You don't get named "Tyrannical king" for nothing. According to Smithsonian magazine, a full-grown Tyrannosaurus rex weighed in at a terrifying 12,000 to 18,000 pounds, and a recent study has found even more ways that the monstrous dinosaur lived up to its future taxonomy. Researchers at the Universities of New Mexico and Nebraska found that the T. rex had an astounding and authoritarian effect on the food chain way back when.

Published in the journal Science, the study aimed to account for an odd lack of medium-sized predators — ranging from 220 to 2,200 pounds — in the fossil record. Such a sizable gap in predators goes against what scientists have observed in modern food chains dominated by predators. Animals like wild dogs, hyenas, and servals make up the mid-sized predators between mongooses and lions in the African Serengeti, for example. So how was T. rex, the comparative lion of its day, responsible for this lack of medium-sized meat-eaters millions of years ago?
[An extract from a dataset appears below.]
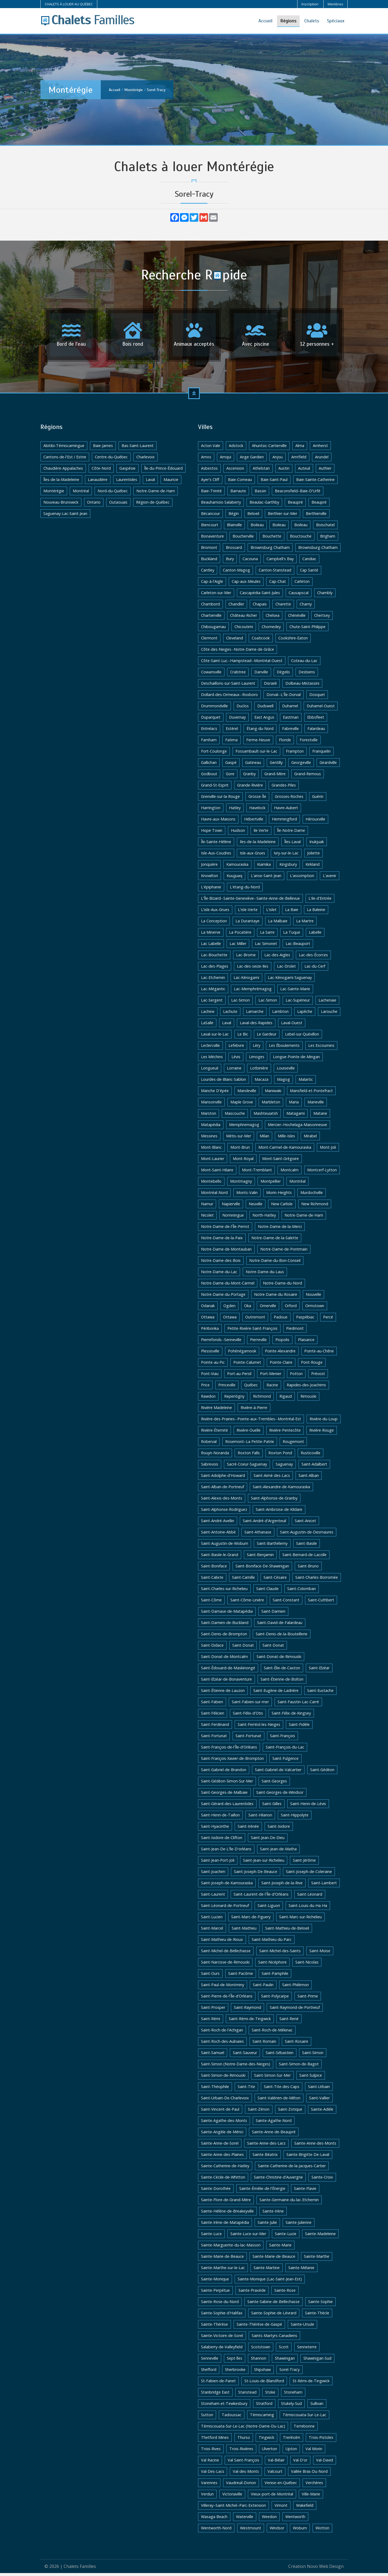 The height and width of the screenshot is (2576, 388). I want to click on Macaza, so click(261, 1082).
Teenage T. rex was quite the bully

Apparently, T. rex wasn't only tyrannical as an adult. The study found that while on its way to weighing almost 20,000 pounds, the juvenile T. rex was such a dominant predator that it basically left no room for anyone else. That's right, T. rex was so terrible and fierce that it dominated several levels of the food chain at different stages of its life cycle. And as lead researcher Katlin Schroeder told Live Science, this most likely had a serious effect on the food chain and subsequent fossil record.

"Juvenile megatheropods may have outcompeted other medium-sized dinosaurs, resulting in deflated global dinosaur diversity," she said. Since the teenage T. rex ate different prey than its gargantuan parents, the same species ended up taking up multiple spots on the food chain, leaving little or no room for other species that may have taken occupied that spot as adults. They were basically prehistoric bullies. "Bottom line is that throughout that entire time, it's difficult to be a medium-sized carnivore," said Shroeder.